Numair reached to clench her hand in his as they watched the informal procession of nobles file down towards the raised benches at the front of the court room. As when she had scanned the hall, some of their faces were instantly familiar, while others were only recognizable pictures of distant power, and a few, almost unknown. Gareth of Naxen. Baird of Queenscove. Turomot of Wellam. Gareth the Younger. Raoul of Goldenlake and Malorie's Peak. Vanget haMinch. Imrah of Legann. Alanna of Trebond and Olau. The Dowager Queen Thayet. How much softer and more deeply black their heavy satins and velvets seemed! Even among the varying dark colors and blacks of the standers and sitters, these nobles were a thousand times more solemn. And finally, when the great lords had taken their places, Roald, king in certain actuality if not quite yet in name. Veralidaine dropped into her deep curtsy as he approached; she saw his boots, and the furred edge of Princess Shinkokami's gown as the royal passed.
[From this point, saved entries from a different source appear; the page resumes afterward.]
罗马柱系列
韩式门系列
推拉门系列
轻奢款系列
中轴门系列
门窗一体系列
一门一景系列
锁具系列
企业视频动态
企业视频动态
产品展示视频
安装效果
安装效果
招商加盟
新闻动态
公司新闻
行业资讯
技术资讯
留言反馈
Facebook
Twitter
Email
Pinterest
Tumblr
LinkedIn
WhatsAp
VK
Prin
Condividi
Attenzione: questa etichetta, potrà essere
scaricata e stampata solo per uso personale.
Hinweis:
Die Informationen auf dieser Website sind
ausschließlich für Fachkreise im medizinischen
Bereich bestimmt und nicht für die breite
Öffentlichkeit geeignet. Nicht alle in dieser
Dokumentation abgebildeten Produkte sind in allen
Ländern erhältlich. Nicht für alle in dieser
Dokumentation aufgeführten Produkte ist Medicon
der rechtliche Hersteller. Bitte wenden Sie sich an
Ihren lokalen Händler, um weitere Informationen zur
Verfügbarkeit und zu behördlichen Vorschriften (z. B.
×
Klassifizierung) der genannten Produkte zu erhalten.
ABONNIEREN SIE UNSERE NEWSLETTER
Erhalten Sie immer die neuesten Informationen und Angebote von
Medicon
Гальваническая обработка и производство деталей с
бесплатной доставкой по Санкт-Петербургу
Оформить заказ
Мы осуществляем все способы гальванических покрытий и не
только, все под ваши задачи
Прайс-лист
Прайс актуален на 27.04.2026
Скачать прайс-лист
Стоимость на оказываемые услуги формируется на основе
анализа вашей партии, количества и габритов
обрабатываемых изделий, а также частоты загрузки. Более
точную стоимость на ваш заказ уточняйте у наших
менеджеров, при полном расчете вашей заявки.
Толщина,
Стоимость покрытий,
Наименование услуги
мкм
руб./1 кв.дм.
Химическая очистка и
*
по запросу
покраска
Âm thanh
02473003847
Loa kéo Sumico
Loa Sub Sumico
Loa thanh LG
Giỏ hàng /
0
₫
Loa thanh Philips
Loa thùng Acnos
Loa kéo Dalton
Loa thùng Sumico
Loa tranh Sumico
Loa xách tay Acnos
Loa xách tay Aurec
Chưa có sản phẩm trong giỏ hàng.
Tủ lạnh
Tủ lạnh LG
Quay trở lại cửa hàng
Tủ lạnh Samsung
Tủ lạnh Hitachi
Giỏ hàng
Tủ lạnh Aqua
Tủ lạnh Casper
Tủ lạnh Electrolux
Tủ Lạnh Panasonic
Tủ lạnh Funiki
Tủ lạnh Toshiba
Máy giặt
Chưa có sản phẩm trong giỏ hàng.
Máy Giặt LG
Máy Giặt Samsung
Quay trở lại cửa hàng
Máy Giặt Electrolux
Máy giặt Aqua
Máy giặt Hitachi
It seemed to be an age before Roald had guided his wife to the handsome chair placed on the top step but one of the dais and had seated himself in the King Throne.
As she rose, and as those fortunate enough to have seats settled into them, she noticed that Numair had his eyes closed and his head slightly bowed. "You aren't on trial," she reminded him ever so quietly when he opened them.
"It isn't for myself that I'm afraid."